Suppose I have the quantity
$$M_\omega(0,L) = \exp{\bigg[\int_{0}^{L}\tanh{(\theta(z)/2)}(dW_1(z) + idW_2(z))\bigg]}$$
where $\theta(z)$ takes values $\in[0,\infty),$ can I say then that the mean
$\mathbb{E}[M_\omega(0,L)] = 1$ since $\mathbb{E}[M_\omega] = \exp{\bigg[\mathbb{E}[\int_{0}^{L}\tanh{(\theta(z)/2)}(dW_1(z) + idW_2(z))]\bigg]} = \exp(0) = 1$ by considering the Brownian increment $\Delta W_{t_{i+1}} = W_{t_{i+1}} – W_{t_i}$. By the definition of a Wiener process, if $\Delta t = t_{i+1}-t_i$, then (1) $\Delta W_{t_{i+1}} \sim \mathcal{N}(0,\Delta t) $ and (2) $W_{t_i}$ is independent from $\Delta W_{t_{i+1}}$.
Thus, expanded as a sort of Ito-Riemann sum:
\begin{align}
\mathbb{E}\left[ \int_0^t f(W_s)\;dW_s \right]
&\approx \mathbb{E}\left[ \sum_i f(W_{t_i})[W_{t_{i+1}} – W_{t_i}] \right] \\
&= \sum_i \mathbb{E}\left[ f(W_{t_i})\Delta W_{t_{i+1}} \right] \\
&= \sum_i \mathbb{E}\left[ f(W_{t_i})\right] \mathbb{E}\left[\Delta W_{t_{i+1}} \right]\;\;\;\;\;\;\;\;\;\;\; \\
&= \sum_i \mathbb{E}\left[ f(W_{t_i})\right] 0 \;\;\;\;\;\;\;\;\;\;\;\;\,\;\;\;\;\;\;\;\;\;\;\; \\
&=0?
\end{align}
Also, how can I show that this quantity $M_\omega$ is a martingale?
Best Answer
The logic in your question is incorrect, since it would apply equally well to real valued random variables. For an arbitrary real valued random variable $X$ the equality $$\mathbb{E}[e^X] = e^{\mathbb{E}[X]}$$ holds if and only if X is degenerate (i.e. $\mathbb{P}(X=a) = 1$ for some $a \in \mathbb{R}$). This is a consequence of Jensen's inequality. Now, your random variable is complex valued, but the lesson is the same. As a general rule, exponentials typically do not commute with expectations.

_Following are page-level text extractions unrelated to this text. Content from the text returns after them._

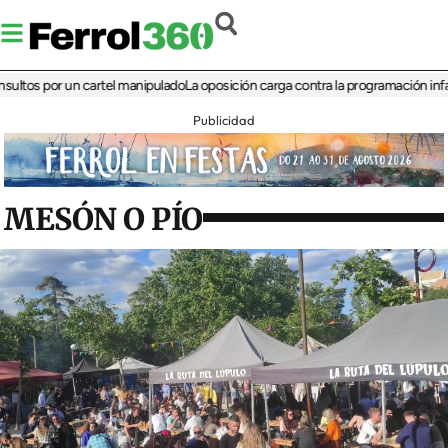
 por un cartel manipulado
La oposición carga contra la programación infantil de 
Publicidad
MESÓN O PÍO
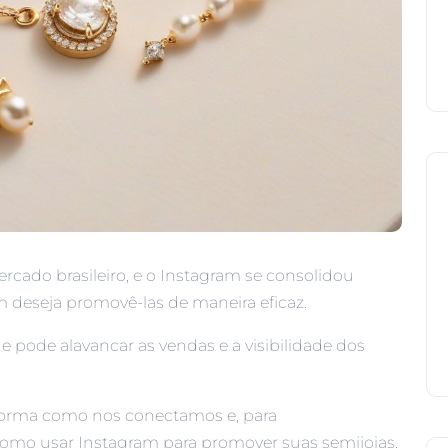
ado brasileiro, e o Instagram se consolidou
deseja promovê-las de maneira eficaz.
e pode alavancar as vendas e a visibilidade dos
 forma como nos conectamos e, para
omo usar Instagram para promover suas semijoias.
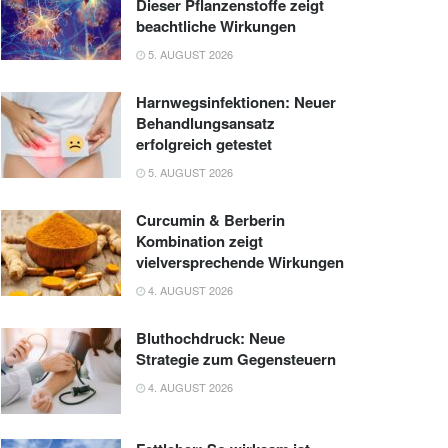
Dieser Pflanzenstoffe zeigt
beachtliche Wirkungen
5. AUGUST 2026
Harnwegsinfektionen: Neuer
Behandlungsansatz
erfolgreich getestet
5. AUGUST 2026
Curcumin & Berberin
Kombination zeigt
vielversprechende Wirkungen
4. AUGUST 2026
Bluthochdruck: Neue
Strategie zum Gegensteuern
4. AUGUST 2026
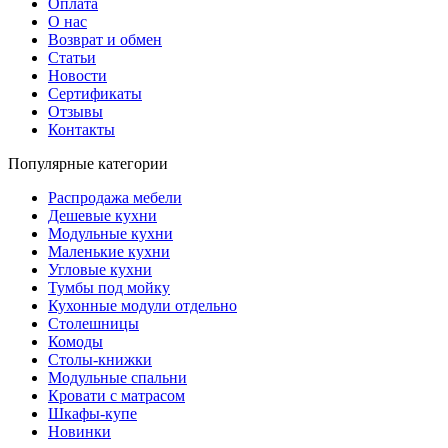
Оплата
О нас
Возврат и обмен
Статьи
Новости
Сертификаты
Отзывы
Контакты
Популярные категории
Распродажа мебели
Дешевые кухни
Модульные кухни
Маленькие кухни
Угловые кухни
Тумбы под мойку
Кухонные модули отдельно
Столешницы
Комоды
Столы-книжки
Модульные спальни
Кровати с матрасом
Шкафы-купе
Новинки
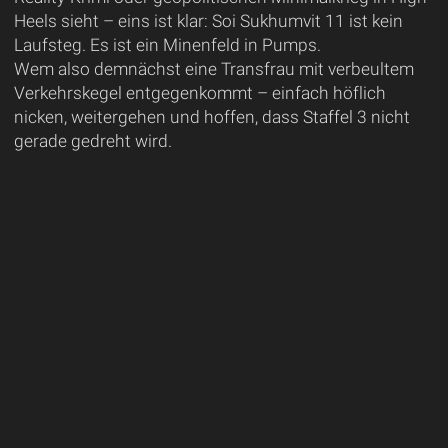
Heels sieht – eins ist klar: Soi Sukhumvit 11 ist kein
Laufsteg. Es ist ein Minenfeld in Pumps.
Wem also demnächst eine Transfrau mit verbeultem
Verkehrskegel entgegenkommt – einfach höflich
nicken, weitergehen und hoffen, dass Staffel 3 nicht
gerade gedreht wird.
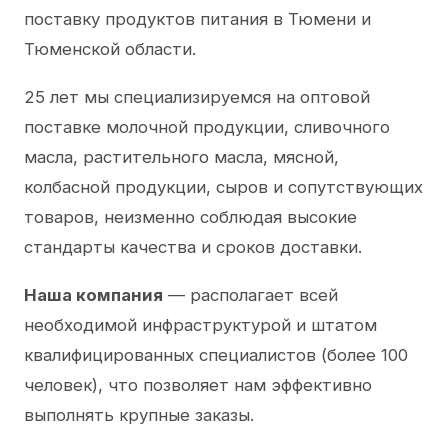
поставку продуктов питания в Тюмени и
Тюменской области.
25 лет мы специализируемся на оптовой
поставке молочной продукции, сливочного
масла, растительного масла, мясной,
колбасной продукции, сыров и сопутствующих
товаров, неизменно соблюдая высокие
стандарты качества и сроков доставки.
Наша компания
— располагает всей
необходимой инфраструктурой и штатом
квалифицированных специалистов (более 100
человек), что позволяет нам эффективно
выполнять крупные заказы.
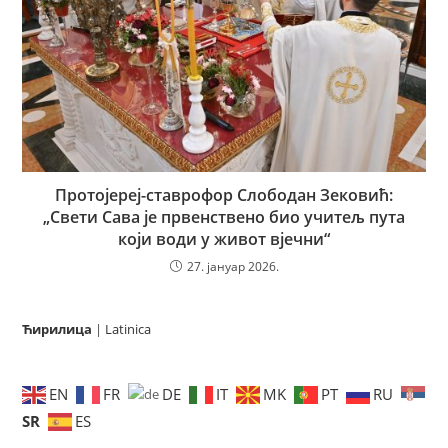
Протојереј-ставрофор Слободан Зековић:
„Свети Сава је првенствено био учитељ пута
који води у живот вјечни“
27. јануар 2026.
Ћирилица
|
Latinica
EN
FR
DE
IT
MK
PT
RU
SR
ES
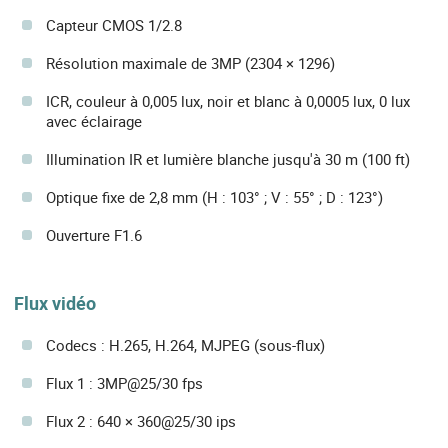
Capteur CMOS 1/2.8
Résolution maximale de 3MP (2304 × 1296)
ICR, couleur à 0,005 lux, noir et blanc à 0,0005 lux, 0 lux
avec éclairage
Illumination IR et lumière blanche jusqu'à 30 m (100 ft)
Optique fixe de 2,8 mm (H : 103° ; V : 55° ; D : 123°)
Ouverture F1.6
Flux vidéo
Codecs : H.265, H.264, MJPEG (sous-flux)
Flux 1 : 3MP@25/30 fps
Flux 2 : 640 × 360@25/30 ips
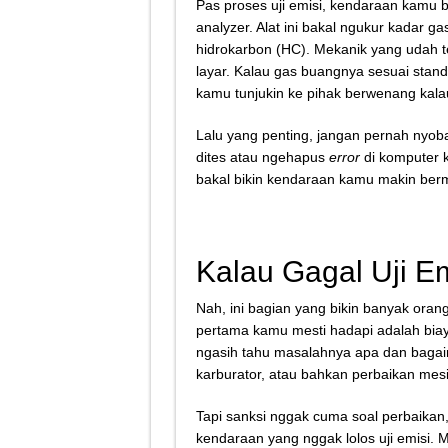
Pas proses uji emisi, kendaraan kamu 
analyzer. Alat ini bakal ngukur kadar 
hidrokarbon (HC). Mekanik yang udah ter
layar. Kalau gas buangnya sesuai standar,
kamu tunjukin ke pihak berwenang kala
Lalu yang penting, jangan pernah nyoba
dites atau ngehapus
error
di komputer k
bakal bikin kendaraan kamu makin ber
Kalau Gagal Uji E
Nah, ini bagian yang bikin banyak oran
pertama kamu mesti hadapi adalah bia
ngasih tahu masalahnya apa dan bagaiman
karburator, atau bahkan perbaikan mesi
Tapi sanksi nggak cuma soal perbaikan
kendaraan yang nggak lolos uji emisi. 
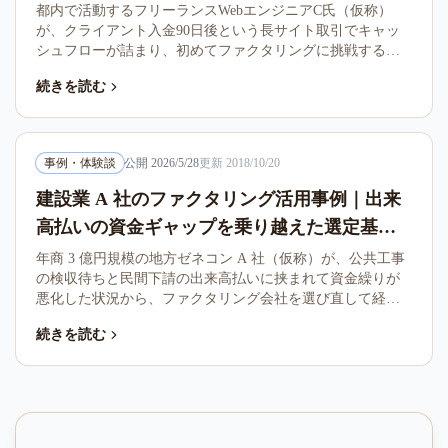
乗り切るまで
都内で活動するフリーランスWebエンジニアC氏（仮称）
が、クライアント入金90日後という長サイト取引でキャッ
シュフローが詰まり、初めてファクタリングに挑戦するま
での体験談。3社の見積もり比較からオンライン完結型を選
続きを読む
んだ経緯と、利用後に感じた注意点を匿名化ストーリーで
整理します。
事例・体験談
公開
2026/5/28
更新
2018/10/20
建設業 A 社のファクタリング活用事例｜出来
高払いの資金ギャップを乗り越えた選定基準
と教訓
年商 3 億円規模の地方ゼネコン A 社（仮称）が、公共工事
の検収待ちと民間下請の出来高払いに挟まれて資金繰りが
悪化した状況から、ファクタリング会社を選び直して経営
を立て直すまでの典型ストーリー。導入前の課題、選定基
続きを読む
準、導入後の効果、同業他社への教訓を整理します。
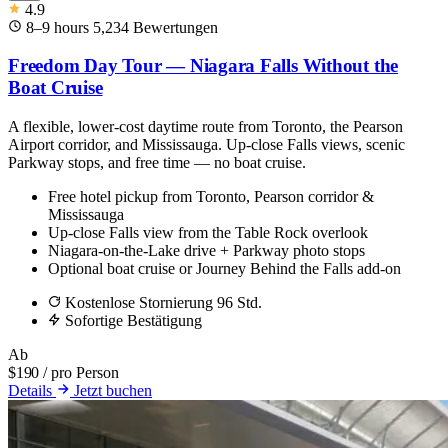
4.9
8–9 hours
5,234
Bewertungen
Freedom Day Tour — Niagara Falls Without the
Boat Cruise
A flexible, lower-cost daytime route from Toronto, the Pearson
Airport corridor, and Mississauga. Up-close Falls views, scenic
Parkway stops, and free time — no boat cruise.
Free hotel pickup from Toronto, Pearson corridor &
Mississauga
Up-close Falls view from the Table Rock overlook
Niagara-on-the-Lake drive + Parkway photo stops
Optional boat cruise or Journey Behind the Falls add-on
Kostenlose Stornierung 96 Std.
Sofortige Bestätigung
Ab
$190
/ pro Person
Details
Jetzt buchen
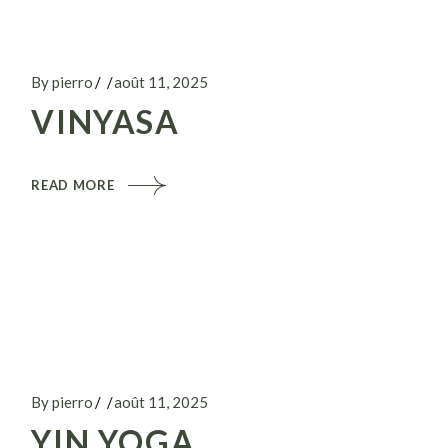
By pierro
août 11, 2025
VINYASA
READ MORE
By pierro
août 11, 2025
YIN YOGA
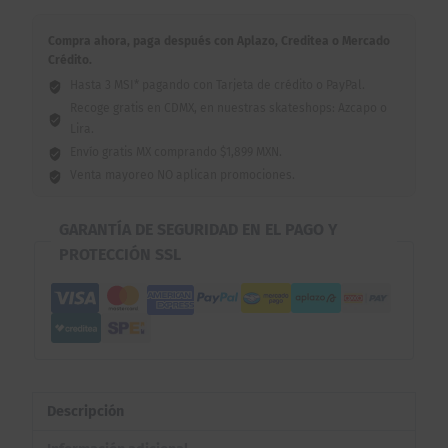
Compra ahora, paga después con Aplazo, Creditea o Mercado
Crédito.
Hasta 3 MSI* pagando con Tarjeta de crédito o PayPal.
Recoge gratis en CDMX, en nuestras skateshops: Azcapo o
Lira.
Envío gratis MX comprando $1,899 MXN.
Venta mayoreo NO aplican promociones.
GARANTÍA DE SEGURIDAD EN EL PAGO Y
PROTECCIÓN SSL
Descripción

In this case, you can compute the mean of the random variable you are interested in directly because the components of standard complex Brownian motion are independent and so the resulting stochastic integrals in this case are independent (I am assuming here that $\theta$ is a deterministic function here).
$$ \int_0^t \tanh(\theta(z)/2)dW_1(z) \sim N\left(0, \int_0^t \tanh^2(\theta(z)/2)dz\right) $$ and $$ \int_0^t \tanh(\theta(z)/2)dW_2(z) \sim N\left(0, \int_0^t \tanh^2(\theta(z)/2)dz\right) $$ If $X$ and $Y$ are independent real normal random variables with a common variance $\sigma^2$ and mean zero, $$ \mathbb{E}[e^{X+iY}] = \mathbb{E}[e^X] \mathbb{E}[e^{iY}] = e^{\sigma^2/2}e^{-\sigma^2/2} = 1. $$ Therefore $$ \mathbb{E}\left[e^{\int_0^t \tanh(\theta(z)/2)dW_1(z) + i \int_0^t \tanh(\theta(z)/2)dW_2(z)}\right] = 1. $$
Now, complex Brownian motion $W(t) = W_1(t) + i W_2(t)$ is a conformal martingale. The stochastic integral $$ Z_t = \int_0^t \tanh(\theta(z)/2)dW(z) $$ is usually written in differential form as $$ dZ_t = \tanh(\theta(t)/2)dW(t) $$ is also a conformal local martingale. We can see this by computing its bracket: $$ d\langle Z,Z\rangle_t = \tanh^2(\theta(t)/2)d\langle W,W \rangle_t = 0 $$
Analytic functions of conformal local martingales are local martingales (see Corollary 37 in that note). To see that it is an actual martingale, just compute as above.